Lang is one of the youngest players to score a full international goal. She scored against Wales at the Algarve Cup on 3 March 2002 at age 15 years, 132 days. Her senior debut, two days earlier, was a Canadian record for youngest senior women's cap.

At the 2002 FIFA U-19 World Championships, held in Edmonton, Alberta, as a 15-year-old, Lang scored three goals in six games and added a crucial penalty-kick goal under intense pressure in the semi-finals against Brazil. Canada lost in the final against their rivals in the United States.

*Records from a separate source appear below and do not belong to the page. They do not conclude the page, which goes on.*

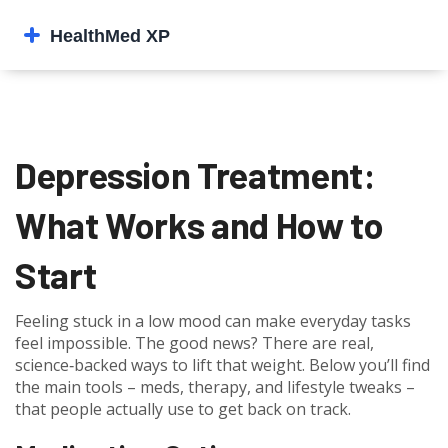
Depression Treatment:
What Works and How to
Start
Feeling stuck in a low mood can make everyday tasks
feel impossible. The good news? There are real,
science‑backed ways to lift that weight. Below you’ll find
the main tools – meds, therapy, and lifestyle tweaks –
that people actually use to get back on track.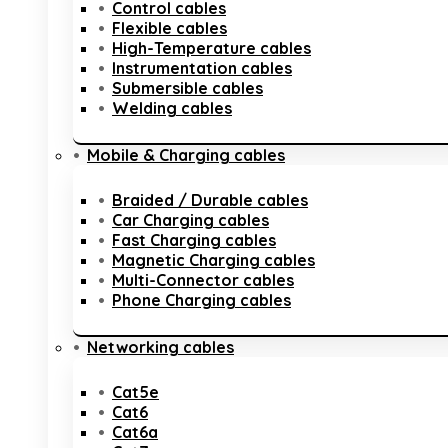
Control cables
Flexible cables
High-Temperature cables
Instrumentation cables
Submersible cables
Welding cables
Mobile & Charging cables
Braided / Durable cables
Car Charging cables
Fast Charging cables
Magnetic Charging cables
Multi-Connector cables
Phone Charging cables
Networking cables
Cat5e
Cat6
Cat6a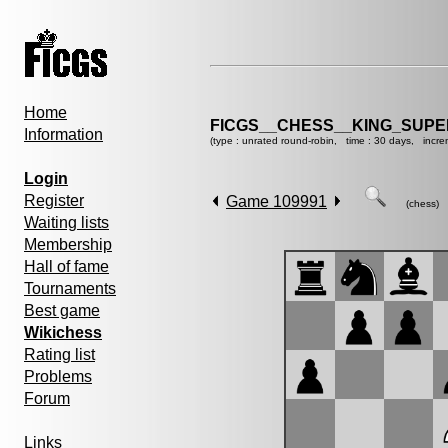
Home
FICGS__CHESS__KING_SUP
Information
(type : unrated round-robin, time : 30 days, incre
Login
Register
Game 109991
(chess)
Waiting lists
Membership
Hall of fame
Tournaments
Best game
Wikichess
Rating list
Problems
Forum
Links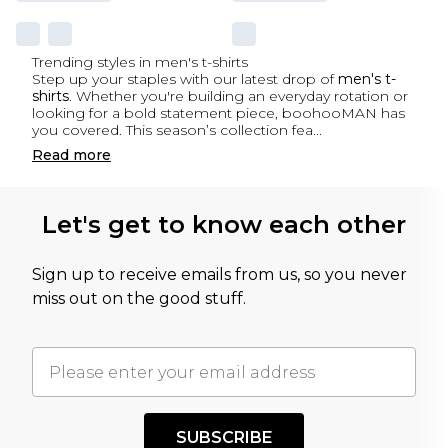
Trending styles in men's t-shirts
Step up your staples with our latest drop of
men's t-
shirts
. Whether you're building an everyday rotation or
looking for a bold statement piece, boohooMAN has
you covered. This season’s collection fea
...
Read
more
Let's get to know each other
Sign up to receive emails from us, so you never
miss out on the good stuff.
SUBSCRIBE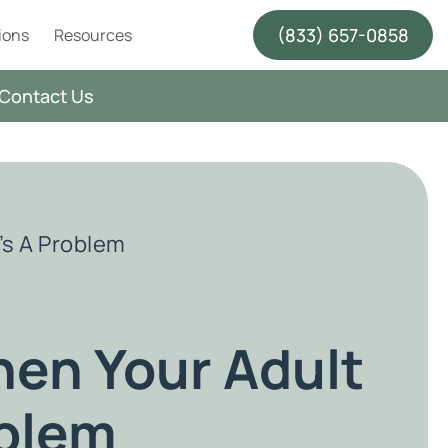
(833) 657-0858
ions
Resources
Contact Us
’s A Problem
en Your Adult
oblem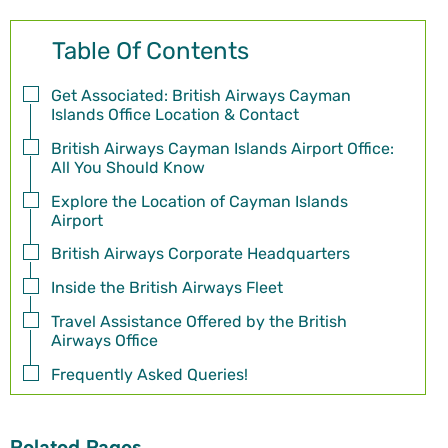
Table Of Contents
Get Associated: British Airways Cayman
Islands Office Location & Contact
British Airways Cayman Islands Airport Office:
All You Should Know
Explore the Location of Cayman Islands
Airport
British Airways Corporate Headquarters
Inside the British Airways Fleet
Travel Assistance Offered by the British
Airways Office
Frequently Asked Queries!
Related Pages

At the age of 16, Lang played in all six of Canada's games at the FIFA Women's World Cup 2003. Lang scored two goals in the World Cup (a tally each against Japan in the group stage, and against Sweden in the semi-finals). Lang's memorable free-kick goal in the semi-finals came in the 64th minute to give Canada a 1–0 lead against Sweden, but they would lose the game 2–1 and eventually finish in 4th place at the event.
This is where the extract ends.